#### [TASK DIRECTIONS]
Using the records below, quote only the span that opens with the line containing "Describe the element at coordinates (57, 2507)" and closes with the line containing "The image size is (727, 2576).", exactly and inclusively.

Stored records
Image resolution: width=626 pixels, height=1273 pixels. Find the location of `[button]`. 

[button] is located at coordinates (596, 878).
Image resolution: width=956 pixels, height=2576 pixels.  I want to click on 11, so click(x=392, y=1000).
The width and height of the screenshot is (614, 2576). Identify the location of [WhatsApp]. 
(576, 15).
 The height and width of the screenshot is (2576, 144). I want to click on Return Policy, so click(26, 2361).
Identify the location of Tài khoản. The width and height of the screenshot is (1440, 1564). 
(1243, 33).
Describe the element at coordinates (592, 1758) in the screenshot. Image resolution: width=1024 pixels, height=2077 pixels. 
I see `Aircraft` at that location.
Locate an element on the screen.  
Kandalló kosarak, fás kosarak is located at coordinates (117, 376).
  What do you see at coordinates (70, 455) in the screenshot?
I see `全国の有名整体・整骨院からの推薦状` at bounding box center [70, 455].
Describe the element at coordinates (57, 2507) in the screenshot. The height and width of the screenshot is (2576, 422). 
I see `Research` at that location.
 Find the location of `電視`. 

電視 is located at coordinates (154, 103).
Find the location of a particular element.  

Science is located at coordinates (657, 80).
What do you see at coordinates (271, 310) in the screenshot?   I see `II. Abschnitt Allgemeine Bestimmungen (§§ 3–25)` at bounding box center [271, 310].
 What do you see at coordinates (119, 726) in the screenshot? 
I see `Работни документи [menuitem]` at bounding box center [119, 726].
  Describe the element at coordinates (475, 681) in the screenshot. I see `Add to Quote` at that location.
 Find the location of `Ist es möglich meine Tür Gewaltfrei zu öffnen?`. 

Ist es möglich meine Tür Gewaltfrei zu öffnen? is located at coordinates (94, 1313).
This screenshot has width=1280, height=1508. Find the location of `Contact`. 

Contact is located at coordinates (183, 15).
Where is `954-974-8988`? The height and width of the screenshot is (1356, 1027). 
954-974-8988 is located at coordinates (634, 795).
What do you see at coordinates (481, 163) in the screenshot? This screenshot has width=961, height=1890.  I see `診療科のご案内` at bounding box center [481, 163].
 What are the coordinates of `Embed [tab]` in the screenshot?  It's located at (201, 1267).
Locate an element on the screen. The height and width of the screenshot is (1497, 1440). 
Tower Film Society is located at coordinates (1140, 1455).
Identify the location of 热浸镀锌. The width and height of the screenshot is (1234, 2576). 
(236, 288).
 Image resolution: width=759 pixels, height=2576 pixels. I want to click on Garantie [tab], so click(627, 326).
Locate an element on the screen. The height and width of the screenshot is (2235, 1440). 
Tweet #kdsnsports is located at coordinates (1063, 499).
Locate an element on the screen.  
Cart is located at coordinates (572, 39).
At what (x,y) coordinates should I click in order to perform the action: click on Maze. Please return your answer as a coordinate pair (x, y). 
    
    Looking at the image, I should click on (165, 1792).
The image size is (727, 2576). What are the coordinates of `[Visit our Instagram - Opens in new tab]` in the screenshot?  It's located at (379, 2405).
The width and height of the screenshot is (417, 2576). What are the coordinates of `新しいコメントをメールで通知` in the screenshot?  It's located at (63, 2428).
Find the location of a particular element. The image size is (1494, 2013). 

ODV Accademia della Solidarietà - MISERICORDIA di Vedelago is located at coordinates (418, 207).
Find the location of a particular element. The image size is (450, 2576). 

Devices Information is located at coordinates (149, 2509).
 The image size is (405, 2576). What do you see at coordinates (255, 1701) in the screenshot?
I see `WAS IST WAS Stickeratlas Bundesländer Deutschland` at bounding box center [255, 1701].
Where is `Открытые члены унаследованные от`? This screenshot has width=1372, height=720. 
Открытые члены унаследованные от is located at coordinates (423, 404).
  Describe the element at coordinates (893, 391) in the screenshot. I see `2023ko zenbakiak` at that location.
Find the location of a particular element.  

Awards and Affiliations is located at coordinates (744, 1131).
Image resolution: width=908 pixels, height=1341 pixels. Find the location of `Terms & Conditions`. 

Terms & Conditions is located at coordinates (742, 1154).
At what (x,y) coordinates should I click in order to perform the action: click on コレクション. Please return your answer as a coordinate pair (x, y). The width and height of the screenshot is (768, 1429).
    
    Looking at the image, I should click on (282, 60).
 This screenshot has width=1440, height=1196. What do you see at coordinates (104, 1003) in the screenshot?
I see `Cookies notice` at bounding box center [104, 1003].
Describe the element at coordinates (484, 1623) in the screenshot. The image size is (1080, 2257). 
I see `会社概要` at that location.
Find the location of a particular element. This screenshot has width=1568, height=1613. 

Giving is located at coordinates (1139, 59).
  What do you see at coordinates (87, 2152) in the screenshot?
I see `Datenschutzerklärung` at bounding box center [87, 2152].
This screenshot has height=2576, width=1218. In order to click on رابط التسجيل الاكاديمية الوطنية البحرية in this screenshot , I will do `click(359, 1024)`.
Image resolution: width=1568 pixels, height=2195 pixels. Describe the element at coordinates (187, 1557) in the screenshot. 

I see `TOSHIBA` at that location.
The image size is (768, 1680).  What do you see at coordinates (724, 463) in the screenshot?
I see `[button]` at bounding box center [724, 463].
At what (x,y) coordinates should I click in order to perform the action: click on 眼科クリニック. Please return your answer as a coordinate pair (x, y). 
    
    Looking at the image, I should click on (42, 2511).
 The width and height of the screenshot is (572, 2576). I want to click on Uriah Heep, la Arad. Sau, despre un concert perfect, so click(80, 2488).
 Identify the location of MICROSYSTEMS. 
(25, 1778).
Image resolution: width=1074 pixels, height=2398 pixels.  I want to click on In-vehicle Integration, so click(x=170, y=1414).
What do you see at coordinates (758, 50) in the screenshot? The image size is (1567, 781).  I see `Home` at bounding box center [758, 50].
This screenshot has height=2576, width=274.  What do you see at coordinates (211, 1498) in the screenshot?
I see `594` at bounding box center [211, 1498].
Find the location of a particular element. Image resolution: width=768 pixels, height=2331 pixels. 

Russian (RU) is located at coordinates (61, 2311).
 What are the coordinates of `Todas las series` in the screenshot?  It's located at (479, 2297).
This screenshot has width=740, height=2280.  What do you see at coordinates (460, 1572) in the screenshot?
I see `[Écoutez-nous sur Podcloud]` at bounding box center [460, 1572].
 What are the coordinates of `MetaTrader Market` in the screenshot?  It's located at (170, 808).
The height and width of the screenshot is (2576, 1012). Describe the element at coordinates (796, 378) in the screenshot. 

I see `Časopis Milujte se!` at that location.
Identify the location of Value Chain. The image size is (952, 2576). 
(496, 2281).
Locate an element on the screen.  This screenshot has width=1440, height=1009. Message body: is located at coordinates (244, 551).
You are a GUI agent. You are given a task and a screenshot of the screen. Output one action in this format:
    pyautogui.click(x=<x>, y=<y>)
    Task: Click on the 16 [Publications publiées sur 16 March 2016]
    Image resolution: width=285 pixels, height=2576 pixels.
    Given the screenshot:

#### [WRITTEN ANSWER]
Describe the element at coordinates (57, 2507) in the screenshot. The height and width of the screenshot is (2576, 422). 
I see `Research` at that location.
 Find the location of `電視`. 

電視 is located at coordinates (154, 103).
Find the location of a particular element.  

Science is located at coordinates (657, 80).
What do you see at coordinates (271, 310) in the screenshot?   I see `II. Abschnitt Allgemeine Bestimmungen (§§ 3–25)` at bounding box center [271, 310].
 What do you see at coordinates (119, 726) in the screenshot? 
I see `Работни документи [menuitem]` at bounding box center [119, 726].
  Describe the element at coordinates (475, 681) in the screenshot. I see `Add to Quote` at that location.
 Find the location of `Ist es möglich meine Tür Gewaltfrei zu öffnen?`. 

Ist es möglich meine Tür Gewaltfrei zu öffnen? is located at coordinates (94, 1313).
This screenshot has width=1280, height=1508. Find the location of `Contact`. 

Contact is located at coordinates (183, 15).
Where is `954-974-8988`? The height and width of the screenshot is (1356, 1027). 
954-974-8988 is located at coordinates (634, 795).
What do you see at coordinates (481, 163) in the screenshot? This screenshot has width=961, height=1890.  I see `診療科のご案内` at bounding box center [481, 163].
 What are the coordinates of `Embed [tab]` in the screenshot?  It's located at (201, 1267).
Locate an element on the screen. The height and width of the screenshot is (1497, 1440). 
Tower Film Society is located at coordinates (1140, 1455).
Identify the location of 热浸镀锌. The width and height of the screenshot is (1234, 2576). 
(236, 288).
 Image resolution: width=759 pixels, height=2576 pixels. I want to click on Garantie [tab], so click(627, 326).
Locate an element on the screen. The height and width of the screenshot is (2235, 1440). 
Tweet #kdsnsports is located at coordinates (1063, 499).
Locate an element on the screen.  
Cart is located at coordinates (572, 39).
At what (x,y) coordinates should I click in order to perform the action: click on Maze. Please return your answer as a coordinate pair (x, y). 
    
    Looking at the image, I should click on (165, 1792).
The image size is (727, 2576). What are the coordinates of `[Visit our Instagram - Opens in new tab]` in the screenshot?  It's located at (379, 2405).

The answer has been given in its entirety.